• _Data for this exercise_:
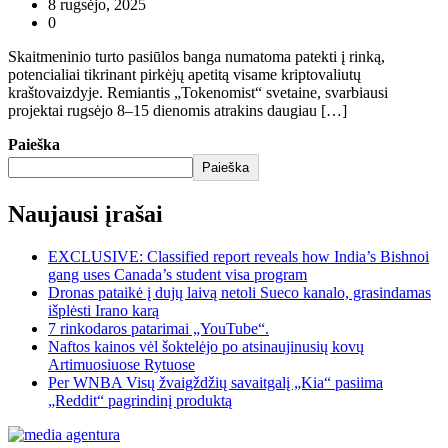
8 rugsėjo, 2025
0
Skaitmeninio turto pasiūlos banga numatoma patekti į rinką,
potencialiai tikrinant pirkėjų apetitą visame kriptovaliutų
kraštovaizdyje. Remiantis „Tokenomist“ svetaine, svarbiausi
projektai rugsėjo 8–15 dienomis atrakins daugiau […]
Paieška
Paieška
Naujausi įrašai
EXCLUSIVE: Classified report reveals how India’s Bishnoi
gang uses Canada’s student visa program
Dronas pataikė į dujų laivą netoli Sueco kanalo, grasindamas
išplėsti Irano karą
7 rinkodaros patarimai „YouTube“.
Naftos kainos vėl šoktelėjo po atsinaujinusių kovų
Artimuosiuose Rytuose
Per WNBA Visų žvaigždžių savaitgalį „Kia“ pasiima
„Reddit“ pagrindinį produktą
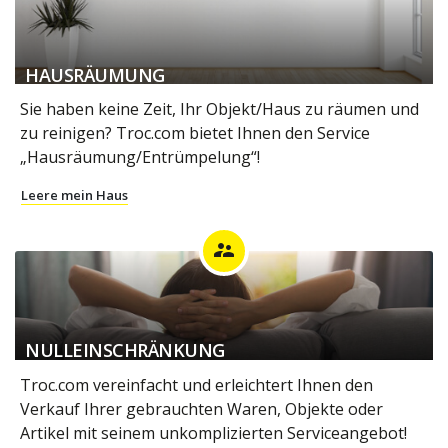
HAUSRÄUMUNG
Sie haben keine Zeit, Ihr Objekt/Haus zu räumen und
zu reinigen? Troc.com bietet Ihnen den Service
„Hausräumung/Entrümpelung“!
Leere mein Haus
supervisor_account
NULLEINSCHRÄNKUNG
Troc.com vereinfacht und erleichtert Ihnen den
Verkauf Ihrer gebrauchten Waren, Objekte oder
Artikel mit seinem unkomplizierten Serviceangebot!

• _Goal of the exercise_: Give the records back exactly. Leave the pictures out.

• _Output below_:
8 rugsėjo, 2025
0
Skaitmeninio turto pasiūlos banga numatoma patekti į rinką,
potencialiai tikrinant pirkėjų apetitą visame kriptovaliutų
kraštovaizdyje. Remiantis „Tokenomist“ svetaine, svarbiausi
projektai rugsėjo 8–15 dienomis atrakins daugiau […]
Paieška
Paieška
Naujausi įrašai
EXCLUSIVE: Classified report reveals how India’s Bishnoi
gang uses Canada’s student visa program
Dronas pataikė į dujų laivą netoli Sueco kanalo, grasindamas
išplėsti Irano karą
7 rinkodaros patarimai „YouTube“.
Naftos kainos vėl šoktelėjo po atsinaujinusių kovų
Artimuosiuose Rytuose
Per WNBA Visų žvaigždžių savaitgalį „Kia“ pasiima
„Reddit“ pagrindinį produktą
HAUSRÄUMUNG
Sie haben keine Zeit, Ihr Objekt/Haus zu räumen und
zu reinigen? Troc.com bietet Ihnen den Service
„Hausräumung/Entrümpelung“!
Leere mein Haus
supervisor_account
NULLEINSCHRÄNKUNG
Troc.com vereinfacht und erleichtert Ihnen den
Verkauf Ihrer gebrauchten Waren, Objekte oder
Artikel mit seinem unkomplizierten Serviceangebot!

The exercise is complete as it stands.